Gold prices have fuelled a cash surge for miners, with top- and mid-tier producers holding roughly $5 billion in cash as of 30 June, according to Scotiabank estimates.
But interviews with executives, analysts and fund managers show miners are hesitant to spend on pricey projects and tap marginal deposits that require sizeable capital and take years to break even, Reuters reports.
Regulatory filings show that seven out of ten of the global gold miners, including Newmont, the world’s biggest gold miner, Canada’s Barrick and South Africa’s Gold Fields, have cut planned output for the year by 7%, citing coronavirus-related shutdowns.
The caution is a reversal from the 2011 gold price boom, which prompted buyers to overspend on acquisitions and led to billions in impairments when prices crashed in subsequent years. Companies that have won back investor favour are fearful of making similar mistakes.
“The real trap in the gold industry in the past was chasing volume,” Newmont chief executive officer Tom Palmer told Reuters.
Newmont’s budget this year is $1.3 billion, about half the levels seen in the previous cycle.
Gold Fields said it wasn’t rushing to change cut-off grades, the minimum grade that can be economically mined, despite the higher price.
“It’s not easy to just turn the ship in a different direction,” Nick Holland, chief executive of Gold Fields, told Reuters, referring to boosting output with the higher price.

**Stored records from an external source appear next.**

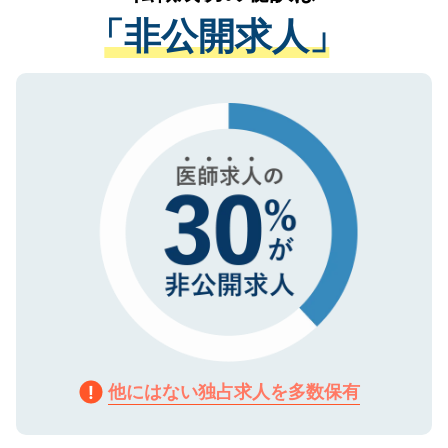
経験をまじえながら、適切なアドバイスを
管理基準を満たした事業者のみに付与され
「非公開求人」
させていただきます。すぐにご転職をされ
る、プライバシーマークを取得済みです。
ない方には、長期的なサポートが可能です
ご登録いただいた個人情報は、SSL（デー
ので、まずはご登録ください。
タ暗号化）によって保護されていますの
で、機密保持に関してもご安心ください。
他にはない独占求人を多数保有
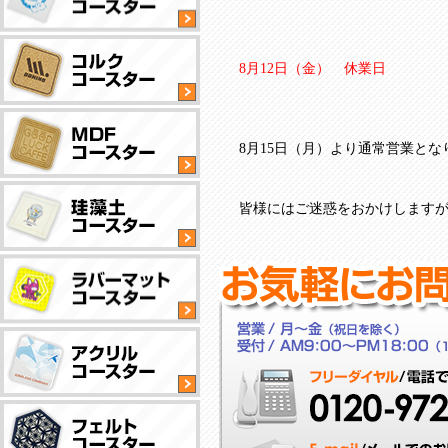
丸
型
8月12日（金） 休業日
タ
イ
丸
プ
型
8月15日（月）より通常営業とな
タ
NEW
イ
丸
プ
型
皆様にはご迷惑をおかけします
タ
イ
四
丸
プ
角
型
型
タ
タ
イ
四
丸
イ
プ
角
型
プ
型
タ
タ
イ
撥
四
丸
イ
プ
水
角
型
プ
加
型
タ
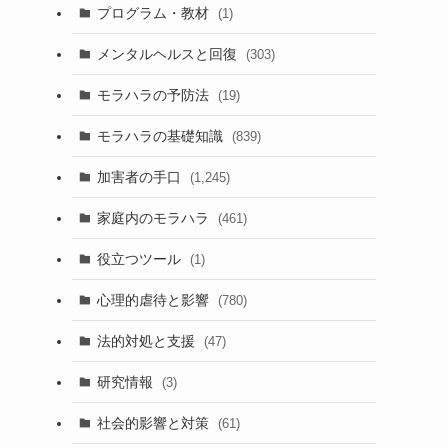
プログラム・教材
(1)
メンタルヘルスと回復
(303)
モラハラの予防法
(19)
モラハラの基礎知識
(839)
加害者の手口
(1,245)
家庭内のモラハラ
(461)
役立つツール
(1)
心理的虐待と影響
(780)
法的対処と支援
(47)
研究情報
(3)
社会的影響と対策
(61)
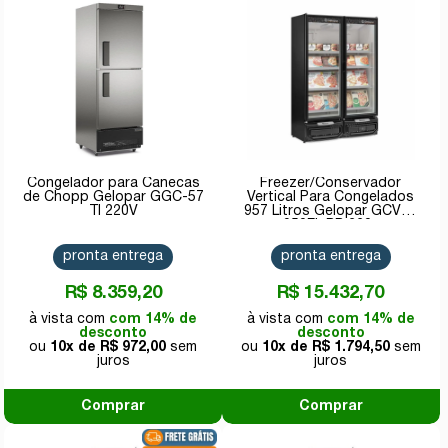
Congelador para Canecas
Freezer/Conservador
de Chopp Gelopar GGC-57
Vertical Para Congelados
TI 220V
957 Litros Gelopar GCVC-
950EL PR 220v
pronta entrega
pronta entrega
R$ 8.359,20
R$ 15.432,70
com 14% de
com 14% de
desconto
desconto
10x de
R$ 972,00
10x de
R$ 1.794,50
Comprar
Comprar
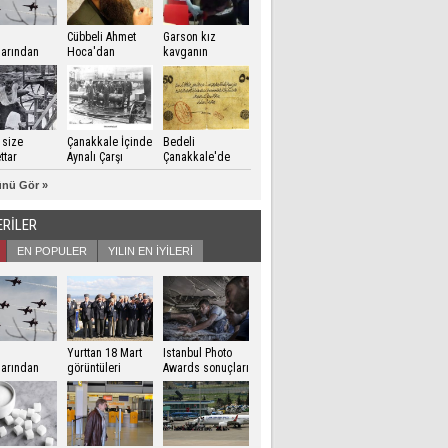
Cübbeli Ahmet
Garson kız
zlarından
Hoca'dan
kavganın
kale Zaferi
Erdoğan'a dua
ortasında
risi
kalınca..
 size
Çanakkale İçinde
Bedeli
ttar
Aynalı Çarşı
Çanakkale'de
ödendi
nü Gör »
ERİLER
EN POPULER
YILIN EN İYİLERİ
Yurttan 18 Mart
Istanbul Photo
zlarından
görüntüleri
Awards sonuçları
kale Zaferi
açıklandı
risi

Barrick’s long-term price assumption remains unchanged at US$1,200, underpinning a growing dividend and debt reduction, its chief executive, Mark Bristow, said.
“No one made any real money” in the last cycle, he said at the Mines and Money Online Connect virtual conference last week.
Growth vs returns
The spot price of gold has climbed more than 500% over the past 20 years, according to Refinitiv data. Global gold output, including output from mines and recycling, rose 22%, according to World Gold Council data.
Miners have hiked dividends on the back of those stronger prices, with Barrick raising its quarterly payout 14% last month and Newmont boosting its payout 79% in April. Scotiabank analysts expect the industry’s dividend growth to continue into 2021.
“Companies still need to take a very conservative approach,” said Joe Foster of Van Eck Associates Corp, which holds shares in Barrick and Newmont and expects gold prices eventually to hit US$3,000.
Investors have even threatened to dump shares of companies that don’t prioritise payouts.
“If we get to the point where growth versus returns becomes a decision point, we’ll back the companies paying returns,” said Mark Burridge at Baker Steel Capital Managers, which holds shares in Kirkland Lake Gold, Kinross Gold and others.